Within weeks, Kafando was clenching his fists again, this time in anger. 
 
The government and regional cotton monopolies, which Burkinabe farmers must sell to, announced they would charge growers 38 percent more for fertilizer — and pay them as little as 39 percent of the world price at the time for their crop. 
 
“It was as if they pulled our legs out,” he said. 
 
Thousands of the nation’s farmers took to the streets in May, threatening to do the unthinkable — boycott planting the top cash crop in one of the world’s poorest countries. 
 
A few days earlier, on the other side of the Atlantic Ocean, Jerome Vick settled into an oxblood-colored leather chair and declared that he would do precisely the opposite. “We’re going to put in as much cotton as we can,” said Vick, 61, waving his gnarled hands toward the 5,000 acres his family farms in Wilson, North Carolina. 
 
Profit Locked In 
The Vicks have already locked in a price of about $1.25 a pound – more than double what Kafando will get – for about 40 percent of their harvest late this year. If the Carolina weather continues to cooperate and prices stop their recent slide, they expect a profit as high as $1 million, enough to add 300 acres. 
 
The divergent fortunes of Kafando and Vick aren’t the result of differences in product quality. As it’s grown in the field, hand-picked west African cotton can be superior to that sprouting on the flatlands of North Carolina or Texas. 

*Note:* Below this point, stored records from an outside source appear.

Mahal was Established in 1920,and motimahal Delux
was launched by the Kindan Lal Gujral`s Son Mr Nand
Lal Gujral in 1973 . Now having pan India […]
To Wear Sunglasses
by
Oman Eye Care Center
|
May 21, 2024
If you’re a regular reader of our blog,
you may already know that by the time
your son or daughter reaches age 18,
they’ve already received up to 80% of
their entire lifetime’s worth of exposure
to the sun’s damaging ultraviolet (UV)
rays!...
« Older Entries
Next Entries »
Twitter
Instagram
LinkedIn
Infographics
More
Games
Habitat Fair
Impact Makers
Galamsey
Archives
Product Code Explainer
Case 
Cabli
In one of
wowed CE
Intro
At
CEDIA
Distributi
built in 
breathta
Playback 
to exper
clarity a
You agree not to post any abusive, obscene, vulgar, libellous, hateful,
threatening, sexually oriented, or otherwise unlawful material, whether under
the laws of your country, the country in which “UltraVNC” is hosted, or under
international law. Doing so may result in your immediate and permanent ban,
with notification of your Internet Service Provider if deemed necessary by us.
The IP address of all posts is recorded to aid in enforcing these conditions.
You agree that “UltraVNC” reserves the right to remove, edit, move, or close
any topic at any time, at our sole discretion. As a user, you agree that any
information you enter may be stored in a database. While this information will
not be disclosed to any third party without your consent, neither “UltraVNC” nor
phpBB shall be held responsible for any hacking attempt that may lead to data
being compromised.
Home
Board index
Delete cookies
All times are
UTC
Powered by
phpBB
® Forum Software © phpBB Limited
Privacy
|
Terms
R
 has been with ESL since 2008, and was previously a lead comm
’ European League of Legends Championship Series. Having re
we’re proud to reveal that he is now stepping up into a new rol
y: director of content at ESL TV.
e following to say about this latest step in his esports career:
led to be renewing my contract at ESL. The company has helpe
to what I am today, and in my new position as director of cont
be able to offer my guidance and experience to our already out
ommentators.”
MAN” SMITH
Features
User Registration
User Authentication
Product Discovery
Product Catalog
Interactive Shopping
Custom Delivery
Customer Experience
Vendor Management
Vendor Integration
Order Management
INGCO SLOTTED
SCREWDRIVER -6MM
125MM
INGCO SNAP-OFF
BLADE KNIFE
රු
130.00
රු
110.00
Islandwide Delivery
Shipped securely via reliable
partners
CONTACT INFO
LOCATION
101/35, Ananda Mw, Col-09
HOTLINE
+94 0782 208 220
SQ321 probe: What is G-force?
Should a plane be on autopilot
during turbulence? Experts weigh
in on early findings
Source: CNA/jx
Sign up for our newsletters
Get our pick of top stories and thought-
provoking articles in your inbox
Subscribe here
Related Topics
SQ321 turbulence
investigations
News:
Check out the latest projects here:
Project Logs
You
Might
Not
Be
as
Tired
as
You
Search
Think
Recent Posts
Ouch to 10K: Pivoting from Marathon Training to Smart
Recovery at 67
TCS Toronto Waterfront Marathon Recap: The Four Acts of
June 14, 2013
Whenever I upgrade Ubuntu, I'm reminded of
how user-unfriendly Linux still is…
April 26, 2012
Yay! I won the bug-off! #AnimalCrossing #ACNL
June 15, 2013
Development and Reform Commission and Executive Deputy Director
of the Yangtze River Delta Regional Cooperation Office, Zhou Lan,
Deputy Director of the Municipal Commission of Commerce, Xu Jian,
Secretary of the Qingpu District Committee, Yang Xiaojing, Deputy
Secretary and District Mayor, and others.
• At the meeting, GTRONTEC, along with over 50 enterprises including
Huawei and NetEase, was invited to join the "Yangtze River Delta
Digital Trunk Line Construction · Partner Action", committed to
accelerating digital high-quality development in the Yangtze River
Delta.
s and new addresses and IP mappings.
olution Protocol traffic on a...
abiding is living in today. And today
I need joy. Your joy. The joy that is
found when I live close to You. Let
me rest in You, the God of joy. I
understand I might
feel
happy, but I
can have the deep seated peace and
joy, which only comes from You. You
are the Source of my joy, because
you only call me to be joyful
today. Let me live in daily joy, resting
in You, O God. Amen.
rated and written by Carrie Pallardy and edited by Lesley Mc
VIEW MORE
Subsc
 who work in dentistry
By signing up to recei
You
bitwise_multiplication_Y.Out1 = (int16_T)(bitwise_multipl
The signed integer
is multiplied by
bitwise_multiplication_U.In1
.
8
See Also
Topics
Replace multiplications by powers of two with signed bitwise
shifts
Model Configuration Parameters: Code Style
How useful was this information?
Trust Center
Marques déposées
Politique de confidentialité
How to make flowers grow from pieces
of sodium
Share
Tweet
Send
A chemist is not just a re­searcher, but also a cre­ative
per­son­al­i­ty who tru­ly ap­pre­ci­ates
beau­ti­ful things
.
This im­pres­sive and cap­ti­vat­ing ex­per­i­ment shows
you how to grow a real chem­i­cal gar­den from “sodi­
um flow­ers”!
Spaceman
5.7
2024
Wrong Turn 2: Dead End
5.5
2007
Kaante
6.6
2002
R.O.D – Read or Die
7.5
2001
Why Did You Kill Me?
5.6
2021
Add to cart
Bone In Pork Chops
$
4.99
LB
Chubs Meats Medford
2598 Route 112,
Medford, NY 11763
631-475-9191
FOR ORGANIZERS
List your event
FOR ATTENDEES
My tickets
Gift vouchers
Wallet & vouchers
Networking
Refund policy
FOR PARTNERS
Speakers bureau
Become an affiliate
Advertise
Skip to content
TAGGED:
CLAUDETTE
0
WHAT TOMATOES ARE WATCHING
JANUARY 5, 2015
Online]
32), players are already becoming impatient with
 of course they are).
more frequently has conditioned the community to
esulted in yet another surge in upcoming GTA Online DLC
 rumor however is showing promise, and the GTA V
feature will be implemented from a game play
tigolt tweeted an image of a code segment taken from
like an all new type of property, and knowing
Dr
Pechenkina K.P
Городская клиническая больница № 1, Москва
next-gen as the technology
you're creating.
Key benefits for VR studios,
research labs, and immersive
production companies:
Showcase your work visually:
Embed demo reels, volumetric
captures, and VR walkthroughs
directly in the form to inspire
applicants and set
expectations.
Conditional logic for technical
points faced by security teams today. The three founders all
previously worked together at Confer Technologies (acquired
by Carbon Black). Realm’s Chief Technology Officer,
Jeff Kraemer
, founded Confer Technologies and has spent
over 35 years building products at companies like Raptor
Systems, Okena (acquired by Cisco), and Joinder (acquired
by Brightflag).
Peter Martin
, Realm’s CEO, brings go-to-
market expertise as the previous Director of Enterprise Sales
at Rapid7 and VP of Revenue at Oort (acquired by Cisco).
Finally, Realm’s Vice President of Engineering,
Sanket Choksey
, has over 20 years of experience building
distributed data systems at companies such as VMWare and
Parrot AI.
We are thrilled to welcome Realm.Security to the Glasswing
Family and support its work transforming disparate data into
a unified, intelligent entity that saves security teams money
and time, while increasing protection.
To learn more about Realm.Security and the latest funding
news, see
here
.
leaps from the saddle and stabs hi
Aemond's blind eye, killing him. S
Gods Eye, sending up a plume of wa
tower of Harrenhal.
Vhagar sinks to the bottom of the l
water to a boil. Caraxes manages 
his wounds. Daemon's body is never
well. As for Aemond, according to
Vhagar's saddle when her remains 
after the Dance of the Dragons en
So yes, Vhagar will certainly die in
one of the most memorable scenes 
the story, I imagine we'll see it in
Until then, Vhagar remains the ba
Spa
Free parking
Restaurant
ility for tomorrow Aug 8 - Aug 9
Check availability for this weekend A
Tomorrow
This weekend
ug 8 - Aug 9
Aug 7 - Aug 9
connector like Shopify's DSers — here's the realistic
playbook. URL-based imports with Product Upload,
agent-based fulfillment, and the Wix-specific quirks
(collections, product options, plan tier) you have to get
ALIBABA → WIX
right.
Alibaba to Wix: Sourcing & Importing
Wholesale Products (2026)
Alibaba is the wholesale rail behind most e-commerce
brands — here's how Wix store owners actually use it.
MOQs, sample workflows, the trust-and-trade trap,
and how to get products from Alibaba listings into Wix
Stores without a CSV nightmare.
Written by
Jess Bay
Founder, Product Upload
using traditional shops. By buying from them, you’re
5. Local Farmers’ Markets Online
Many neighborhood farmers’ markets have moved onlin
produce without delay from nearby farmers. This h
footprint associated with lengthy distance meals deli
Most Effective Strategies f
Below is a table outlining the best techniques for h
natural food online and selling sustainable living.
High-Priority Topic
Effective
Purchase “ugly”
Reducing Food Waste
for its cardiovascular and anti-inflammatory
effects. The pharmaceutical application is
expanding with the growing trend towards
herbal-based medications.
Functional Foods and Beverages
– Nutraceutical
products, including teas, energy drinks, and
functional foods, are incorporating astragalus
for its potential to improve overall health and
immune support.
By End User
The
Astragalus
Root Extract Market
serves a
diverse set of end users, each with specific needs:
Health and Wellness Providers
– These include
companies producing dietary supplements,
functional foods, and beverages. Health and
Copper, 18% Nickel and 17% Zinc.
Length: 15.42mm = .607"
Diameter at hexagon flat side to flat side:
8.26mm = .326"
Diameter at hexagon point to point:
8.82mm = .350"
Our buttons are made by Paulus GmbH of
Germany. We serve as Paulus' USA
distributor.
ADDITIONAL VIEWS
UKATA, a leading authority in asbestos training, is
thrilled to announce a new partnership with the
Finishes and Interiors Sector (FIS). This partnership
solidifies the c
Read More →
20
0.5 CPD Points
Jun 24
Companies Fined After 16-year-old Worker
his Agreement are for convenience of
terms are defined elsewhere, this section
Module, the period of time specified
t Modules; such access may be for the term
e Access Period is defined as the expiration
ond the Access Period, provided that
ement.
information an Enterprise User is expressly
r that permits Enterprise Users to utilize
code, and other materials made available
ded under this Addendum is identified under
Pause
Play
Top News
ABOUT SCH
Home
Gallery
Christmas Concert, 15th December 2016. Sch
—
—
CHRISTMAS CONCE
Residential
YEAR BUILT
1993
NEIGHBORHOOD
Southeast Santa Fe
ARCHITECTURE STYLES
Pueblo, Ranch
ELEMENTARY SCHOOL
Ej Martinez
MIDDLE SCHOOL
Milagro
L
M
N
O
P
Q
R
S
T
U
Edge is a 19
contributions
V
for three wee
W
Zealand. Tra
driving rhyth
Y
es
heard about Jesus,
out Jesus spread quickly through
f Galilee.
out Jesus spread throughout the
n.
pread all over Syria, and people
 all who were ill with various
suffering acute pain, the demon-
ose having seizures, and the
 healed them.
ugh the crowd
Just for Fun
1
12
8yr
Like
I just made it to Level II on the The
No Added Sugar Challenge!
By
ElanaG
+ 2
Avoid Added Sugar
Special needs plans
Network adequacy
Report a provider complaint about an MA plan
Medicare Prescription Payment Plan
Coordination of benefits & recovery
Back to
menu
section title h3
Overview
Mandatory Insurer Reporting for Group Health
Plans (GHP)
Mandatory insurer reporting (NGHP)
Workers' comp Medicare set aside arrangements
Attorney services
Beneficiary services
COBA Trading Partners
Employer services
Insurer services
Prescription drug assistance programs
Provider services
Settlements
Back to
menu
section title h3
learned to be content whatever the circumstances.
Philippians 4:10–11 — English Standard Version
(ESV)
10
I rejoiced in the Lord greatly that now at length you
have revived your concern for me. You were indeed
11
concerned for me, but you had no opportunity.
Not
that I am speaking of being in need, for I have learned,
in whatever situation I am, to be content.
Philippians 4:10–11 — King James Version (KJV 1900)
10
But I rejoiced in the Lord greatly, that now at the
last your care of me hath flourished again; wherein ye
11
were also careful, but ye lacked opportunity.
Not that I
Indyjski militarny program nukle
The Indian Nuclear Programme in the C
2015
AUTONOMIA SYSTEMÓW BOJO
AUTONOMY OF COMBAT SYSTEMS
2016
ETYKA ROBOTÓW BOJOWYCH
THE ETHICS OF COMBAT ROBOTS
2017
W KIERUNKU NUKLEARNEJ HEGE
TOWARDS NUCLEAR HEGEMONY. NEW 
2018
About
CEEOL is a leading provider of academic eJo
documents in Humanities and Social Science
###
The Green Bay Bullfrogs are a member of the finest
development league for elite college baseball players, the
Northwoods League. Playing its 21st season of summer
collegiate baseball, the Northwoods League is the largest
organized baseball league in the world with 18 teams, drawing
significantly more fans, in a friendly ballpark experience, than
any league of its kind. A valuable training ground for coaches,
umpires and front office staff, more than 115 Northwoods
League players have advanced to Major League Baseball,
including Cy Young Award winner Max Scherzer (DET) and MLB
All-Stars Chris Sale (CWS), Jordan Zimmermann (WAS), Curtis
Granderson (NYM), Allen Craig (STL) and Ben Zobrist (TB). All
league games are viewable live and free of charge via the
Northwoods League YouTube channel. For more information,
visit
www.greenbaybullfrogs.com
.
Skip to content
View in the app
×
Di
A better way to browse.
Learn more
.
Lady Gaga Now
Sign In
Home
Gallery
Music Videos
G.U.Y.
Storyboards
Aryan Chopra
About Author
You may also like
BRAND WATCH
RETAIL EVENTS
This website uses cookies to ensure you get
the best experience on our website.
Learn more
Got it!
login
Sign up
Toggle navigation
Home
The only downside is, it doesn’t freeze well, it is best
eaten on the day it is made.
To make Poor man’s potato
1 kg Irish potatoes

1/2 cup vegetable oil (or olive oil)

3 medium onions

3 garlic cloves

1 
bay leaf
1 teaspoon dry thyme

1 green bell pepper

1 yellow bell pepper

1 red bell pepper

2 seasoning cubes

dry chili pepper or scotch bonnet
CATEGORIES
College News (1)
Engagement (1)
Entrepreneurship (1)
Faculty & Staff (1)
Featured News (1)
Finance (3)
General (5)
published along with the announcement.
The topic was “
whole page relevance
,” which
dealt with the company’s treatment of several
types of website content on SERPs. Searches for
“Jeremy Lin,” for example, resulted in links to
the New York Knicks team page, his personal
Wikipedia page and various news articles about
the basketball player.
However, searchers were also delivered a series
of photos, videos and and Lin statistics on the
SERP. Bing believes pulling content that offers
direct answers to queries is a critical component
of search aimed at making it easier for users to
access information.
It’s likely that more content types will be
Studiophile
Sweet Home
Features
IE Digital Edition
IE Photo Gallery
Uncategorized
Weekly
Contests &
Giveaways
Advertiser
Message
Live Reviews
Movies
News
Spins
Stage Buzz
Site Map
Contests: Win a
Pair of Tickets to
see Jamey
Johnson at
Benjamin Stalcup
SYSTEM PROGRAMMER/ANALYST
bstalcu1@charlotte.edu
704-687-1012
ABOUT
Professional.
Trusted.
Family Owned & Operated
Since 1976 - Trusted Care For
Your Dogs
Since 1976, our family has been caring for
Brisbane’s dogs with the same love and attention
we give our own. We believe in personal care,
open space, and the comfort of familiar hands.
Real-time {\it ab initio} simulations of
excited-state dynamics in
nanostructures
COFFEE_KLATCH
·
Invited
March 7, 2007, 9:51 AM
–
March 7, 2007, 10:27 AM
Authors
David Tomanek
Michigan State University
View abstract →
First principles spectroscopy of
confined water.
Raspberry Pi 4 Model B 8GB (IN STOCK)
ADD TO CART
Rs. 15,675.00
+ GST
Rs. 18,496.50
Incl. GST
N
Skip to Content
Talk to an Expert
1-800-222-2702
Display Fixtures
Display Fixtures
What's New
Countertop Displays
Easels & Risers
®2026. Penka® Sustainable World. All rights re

Nor is it about subsidies. Throughout much of the last decade, U.S. price supports were credited with Vick’s prosperity and blamed for the poverty in Kafando’s country. They artificially depress world prices, the argument went, robbing African farmers of the only cash most get each year. It was a debate that derailed World Trade Organization talks in 2003. 
 
With cotton prices reaching record levels even though U.S. support programs remain, it’s clear the conventional narrative ignored more significant forces right outside the gates of African farms, said John Baffes, a senior economist at the World Bank who studies the global cotton trade. 
 
Cutting Payments 
Burkinabe farmers have no choice but to sell to government- sanctioned monopolies whose shareholders include trading firms such as Paris-based Geocoton and Paul Reinhart AG of Winterthur, Switzerland. In March, as cotton was hitting its highest price since the U.S. was recovering from the Civil War, a committee dominated by the monopolies altered the formula for setting the price each farmer gets. That cut payments for last season’s crop by 39 percent and reduced the base price announced in April. 
 
This should have been a year “when people can finally get a few dollars and put a metal roof on their house,” said Thomas J. Bassett, a geography professor at the University of Illinois who has been studying and writing about west African cotton farmers for more than 20 years. “These mechanisms result in poverty for producers and wealth for companies and traders. It’s subtle and it’s dastardly.” 
 
Regional Monopolies 
Representatives for the three regional cotton monopolies in Burkina Faso – SOCOMA, Faso Coton and Sofitex – d eclined multiple requests for interviews for this story. They also denied requests for financial statements or other disclosures. 
 
Among the biggest shareholders in SOCOMA and Faso Coton are closely held international commodities trading firms. They enjoy privileged positions, according to an unpublished April 2010 report done for the United Nations’ Food and Agriculture Organization, sitting in the middle of a supply chain stretching from African cotton fields to factories that make bluejeans, t- shirts and other clothing. 
 
Yannick Morillon, chief executive officer of Paris-based Geocoton, the majority shareholder of SOCOMA, defended changes to the price formula this year. SOCOMA would have suffered a 6 million euro ($8.4 million) loss if the formula hadn’t been changed, Morillon said. Cotton companies in Burkina Faso had contracted to sell most of their fiber before the price surged in the second half of 2010, according to a March 31 report by consultants hired to propose changes to the formula. 
 
Cotton ‘Collapse’ 
“The economic equation wasn’t possible any longer,” he said in an interview at Geocoton’s headquarters off the Champs Elysees. “And if the entire industry collapses, it’s the farmers that are affected.” 
 
Any loss of cotton profits cuts deep in the rural and often impoverished villages of west and central Africa, where the livelihood of about 10 million people depends on the fiber. About 3 million of them are in Burkina Faso, a landlocked country where one out of six citizens relies on cotton, according to the World Bank.